6. Process in a water bath canner, using the correct time for your altitude: 5 minutes for 0-1,000 feet above sea level, plus 1 minute for every additional 1,000 feet.
An Optional Pectin Trick
A couple years ago, when I was making batch after batch of this marmalade in anticipation of starting a cottage food business, I cooked up a subtle trick using Pomona’s Pectin that makes the set a shoo-in without compromising the texture. That means you get to skip the sometimes protracted testing and nail-biting part. It also reduces the overall amount of sugar in the recipe. If you want to try it, here’s what to do.
- Get yourself some Pomona’s Pectin.
- Reduce the total amount of sugar in the recipe to 5 3/4 cups.
- On Day 2, just before Step 3, separate out 1/2 cup of sugar and thoroughly mix in 1 1/2 teaspoons of pectin powder.

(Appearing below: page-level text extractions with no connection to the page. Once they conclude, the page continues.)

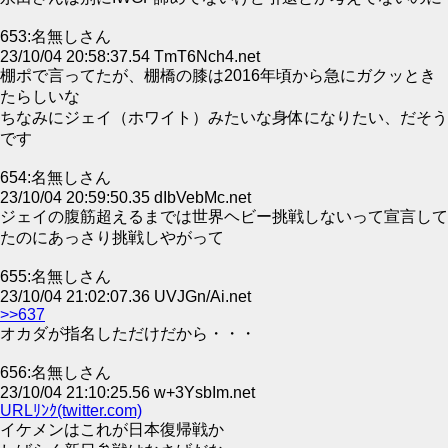
653:名無しさん
23/10/04 20:58:37.54 TmT6Nch4.net
棚ポで言ってたが、棚橋の膝は2016年頃から急にガクッとき
たらしいな
ちなみにジェイ（ホワイト）みたいな身体になりたい、だそう
です
654:名無しさん
23/10/04 20:59:50.35 dIbVebMc.net
ジェイの腹筋超えるまでは世界ヘビー挑戦しないって宣言して
たのにあっさり挑戦しやがって
655:名無しさん
23/10/04 21:02:07.36 UVJGn/Ai.net
>>637
オカダが指名しただけだから・・・
656:名無しさん
23/10/04 21:10:25.56 w+3YsbIm.net
URLﾘﾝｸ(twitter.com)
イケメンはこれが日本復帰戦か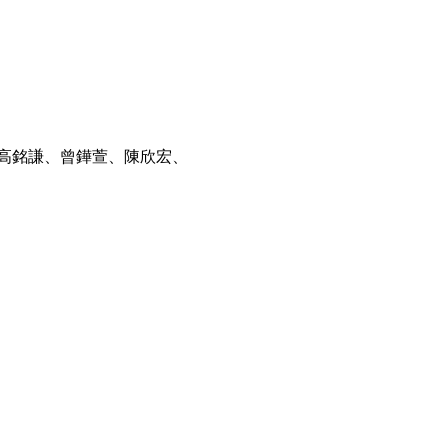
高銘謙、曾鏵萱、陳欣宏、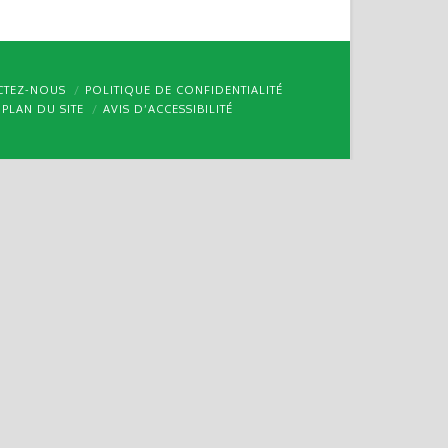
CTEZ-NOUS
POLITIQUE DE CONFIDENTIALITÉ
PLAN DU SITE
AVIS D’ACCESSIBILITÉ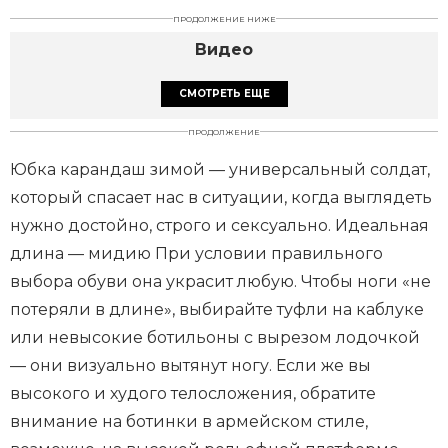
ПРОДОЛЖЕНИЕ НИЖЕ
Видео
СМОТРЕТЬ ЕЩЕ
ПРОДОЛЖЕНИЕ
Юбка карандаш зимой — универсальный солдат,
который спасает нас в ситуации, когда выглядеть
нужно достойно, строго и сексуально. Идеальная
длина — мидию При условии правильного
выбора обуви она украсит любую. Чтобы ноги «не
потеряли в длине», выбирайте туфли на каблуке
или невысокие ботильоны с вырезом лодочкой
— они визуально вытянут ногу. Если же вы
высокого и худого телосложения, обратите
внимание на ботинки в армейском стиле,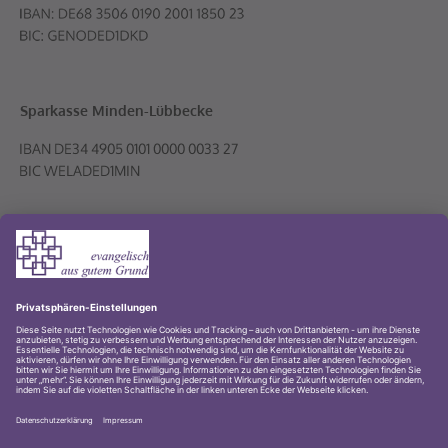
Sparkasse Minden-Lübbecke
Volksbank PLUS eG
© 2001-2026 Evangelischer Kirchenkreis Lübbecke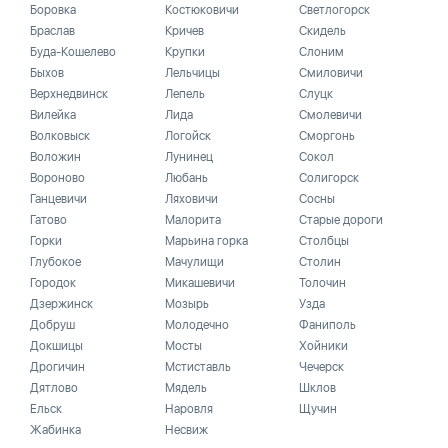
Боровка
Костюковичи
Светлогорск
Браслав
Кричев
Скидель
Буда-Кошелево
Крупки
Слоним
Быхов
Лельчицы
Смиловичи
Верхнедвинск
Лепель
Слуцк
Вилейка
Лида
Смолевичи
Волковыск
Логойск
Сморгонь
Воложин
Лунинец
Сокол
Вороново
Любань
Солигорск
Ганцевичи
Ляховичи
Сосны
Гатово
Малорита
Старые дороги
Горки
Марьина горка
Столбцы
Глубокое
Мачулищи
Столин
Городок
Микашевичи
Толочин
Дзержинск
Мозырь
Узда
Добруш
Молодечно
Фаниполь
Докшицы
Мосты
Хойники
Дрогичин
Мстиставль
Чечерск
Дятлово
Мядель
Шклов
Ельск
Наровля
Щучин
Жабинка
Несвиж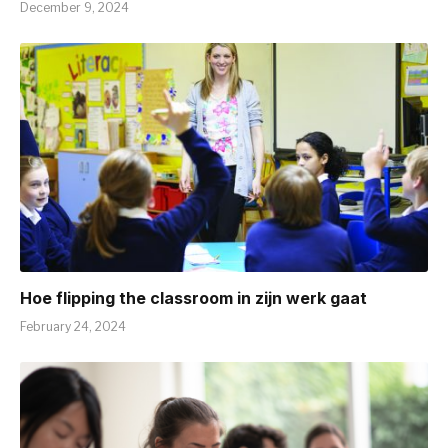
December 9, 2024
Hoe flipping the classroom in zijn werk gaat
February 24, 2024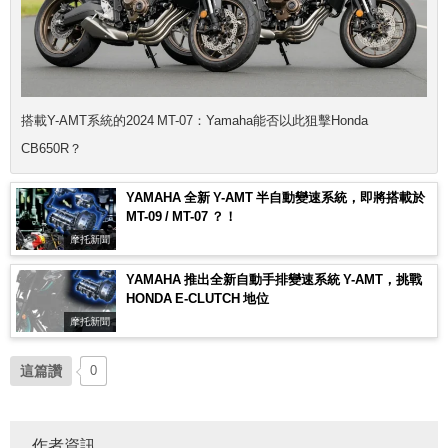
搭載Y-AMT系統的2024 MT-07：Yamaha能否以此狙擊Honda
CB650R？
YAMAHA 全新 Y-AMT 半自動變速系統，即將搭載於
MT-09 / MT-07 ？！
摩托新聞
YAMAHA 推出全新自動手排變速系統 Y-AMT，挑戰
HONDA E-CLUTCH 地位
摩托新聞
這篇讚
0
作者資訊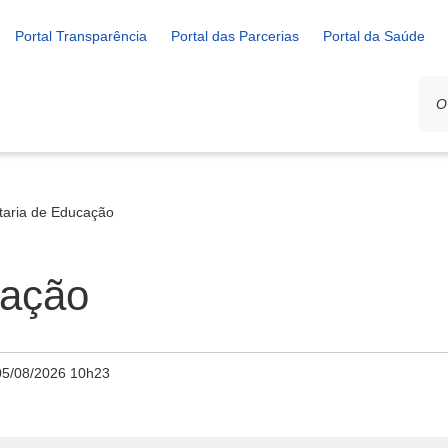
Portal Transparência
Portal das Parcerias
Portal da Saúde
ais
taria de Educação
cação
05/08/2026 10h23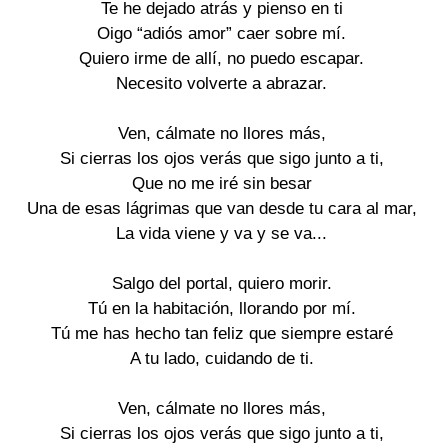
Te he dejado atrás y pienso en ti

Oigo “adiós amor” caer sobre mí.

Quiero irme de allí, no puedo escapar.

Necesito volverte a abrazar.

Ven, cálmate no llores más,

Si cierras los ojos verás que sigo junto a ti,

Que no me iré sin besar

Una de esas lágrimas que van desde tu cara al mar,

La vida viene y va y se va...

Salgo del portal, quiero morir.

Tú en la habitación, llorando por mí.

Tú me has hecho tan feliz que siempre estaré

A tu lado, cuidando de ti.

Ven, cálmate no llores más,

Si cierras los ojos verás que sigo junto a ti,
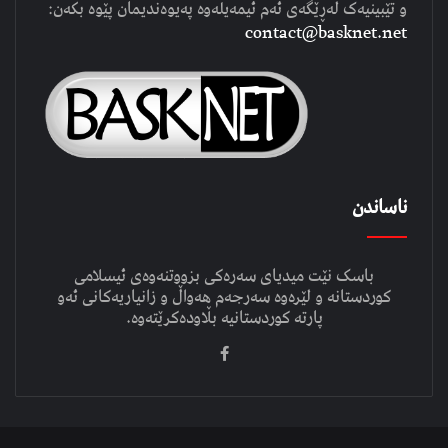
و تێبینیەک لەڕێگەی ئەم ئیمەیلەوە پەیوەندیمان پێوە بکەن:
contact@basknet.net
ناساندن
باسک نێت میدیای سەرەکی بزووتنەوەی ئیسلامی
کوردستانە و لێرەوە سەرجەم هەواڵ و زانیاریەکانی ئەو
پارتە کوردستانیە بڵاودەکرێتەوە.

- At Step 4, add 2 teaspoons of calcium water (directions for making this are in the Pomona’s box) to the mixture as it heats. Continue to cook the marmalade until your thermometer reaches 220 and let it hang there for a moment or two.
- Stir in the pectin sugar and cook the mixture for two more minutes.
- Pull the mixture off the heat and continue with Steps 5 and 6.
This was a relaxing, no fail solution for me. I hope it works for you, too!